§ DATA SUPPLIED:
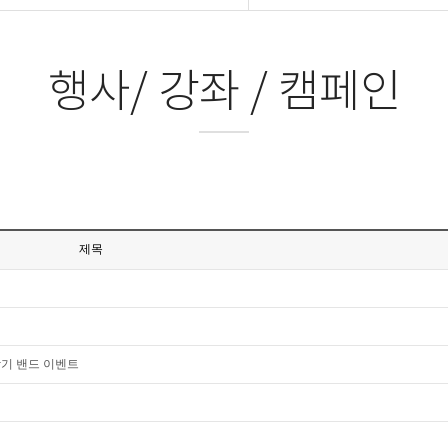
행사/ 강좌 / 캠페인
제목
닦기 밴드 이벤트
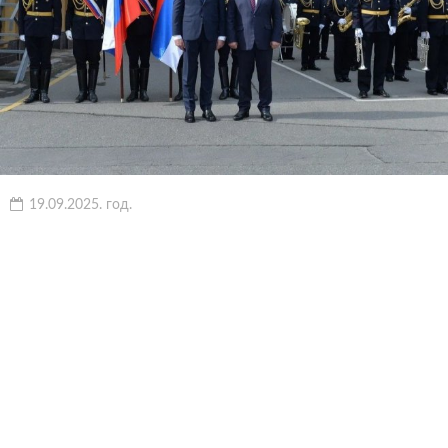
19.09.2025. год.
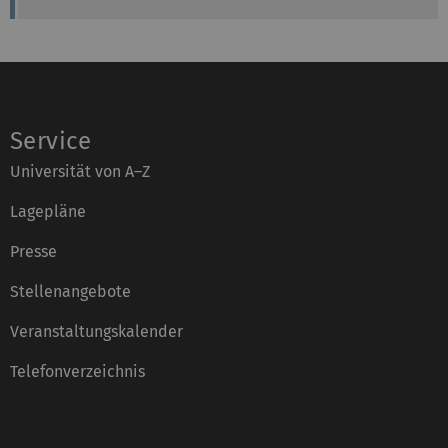
Service
Universität von A–Z
Lagepläne
Presse
Stellenangebote
Veranstaltungskalender
Telefonverzeichnis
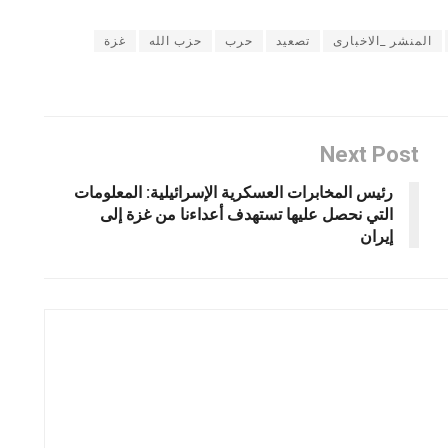
المنشر _الاخبارى
تصعيد
حرب
حزب الله
غزة
Next Post
رئيس المخابرات العسكرية الإسرائيلية: المعلومات
التي نحصل عليها تستهدف أعداءنا من غزة إلى
إيران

§ WHAT TO DO:
Quote the material in full and exactly; do not carry over its pictures.

§ EXERCISE RESPONSE:
행사/ 강좌 / 캠페인
제목
닦기 밴드 이벤트
19.09.2025. год.
Service
Universität von A–Z
Lagepläne
Presse
Stellenangebote
Veranstaltungskalender
Telefonverzeichnis
المنشر _الاخبارى
تصعيد
حرب
حزب الله
غزة
Next Post
رئيس المخابرات العسكرية الإسرائيلية: المعلومات
التي نحصل عليها تستهدف أعداءنا من غزة إلى
إيران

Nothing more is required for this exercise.